When Miller flirted with the coaching vacancy at Maryland eight years ago, he used negotiations to get private jet flights to the WSU-Washington trip and all games. Barnes’ Wildcats are scheduled to fly to next month’s Oregon State-Oregon trip on a private jet.

Not-so-funny story: When Olson’s Wildcats were ranked No. 1 for the first-time, in December 1987, they were snowed out at the Seattle airport en route to WSU for a Monday night game. They spent an extra night in Seattle and finally arrived a few hours before tipoff. Yet they persevered and beat WSU 89-55, and then got back to Tucson about 2 p.m. on a Tuesday afternoon, two days before Christmas.

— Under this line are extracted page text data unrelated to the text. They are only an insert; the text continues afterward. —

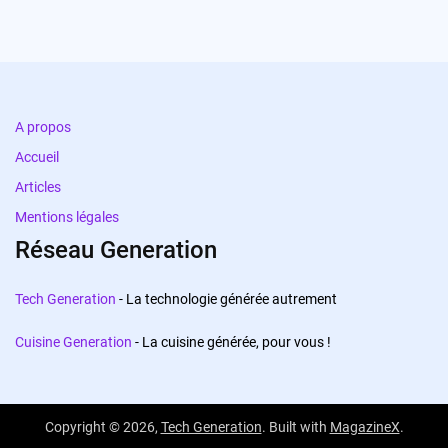
A propos
Accueil
Articles
Mentions légales
Réseau Generation
Tech Generation
- La technologie générée autrement
Cuisine Generation
- La cuisine générée, pour vous !
Copyright © 2026,
Tech Generation
. Built with
MagazineX
.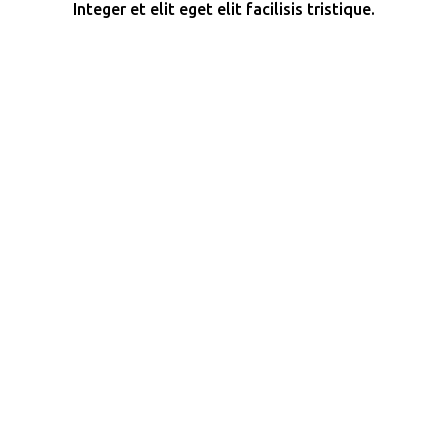
Integer et elit eget elit facilisis tristique.
Bot de reservas WhatsApp + n8n
Proyecto para gestionar reservas desde WhatsApp
directamente hacia Google Sheets.
Tools: Baileys, Google Sheets, n8n
Sistema de preguntas tipo test
Script para insertar preguntas a una base de datos,
detectando duplicadas y autocompletando.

Oh, how times have changed.


My two cents: UCLA's hire another case of what might have been

Arizona State athletic director Ray Anderson last week extended the contract of football coach Herm Edwards through 2024 and said “Coach Edwards has assembled an impressive staff of coordinators, full-time assistants, consultants and analysts and has hired and developed young coaches as well, such as Sun Devil alum Derek Hagan.”

You can’t say that about Arizona coach Kevin Sumlin.

ASU’s statement comes at a time Arizona College Football Hall of Famer Chuck Cecil — who coached in the NFL for 17 years — was not included on the Wildcats’ on-field staff.

On Friday, UCLA coach Chip Kelly hired Navy’s Brian Norwood as the Bruins’ secondary coach and assistant head coach. Kelly was so thorough in the hiring process that he interviewed Norwood in Los Angeles and then flew to Maryland to interview him a second time.

Norwood replaces Paul Rhoads at UCLA; Rhoads is Arizona’s new defensive coordinator.

I’m not suggesting Norwood is more qualified than Rhoads, although Norwood was a defensive coordinator at both Kansas State and Baylor and spent time on staffs for Joe Paterno at Penn State and Mike Leach at Texas Tech.

More than that, Norwood’s coaching mentor is Dick Tomey. He played for Tomey at Hawaii from 1983-87, and moved to Tucson in 1990 to spend two years under Tomey and UA defensive coordinator Larry Mac Duff, one of the best in the business.

Last year, Norwood was the co-defensive coordinator under another Tomey student, Ken Niumatalolo at Navy, whose club went 11-2 and finished No. 20 in the AP poll.

Niumatalolo is another coach Arizona didn’t hire when it had the chance.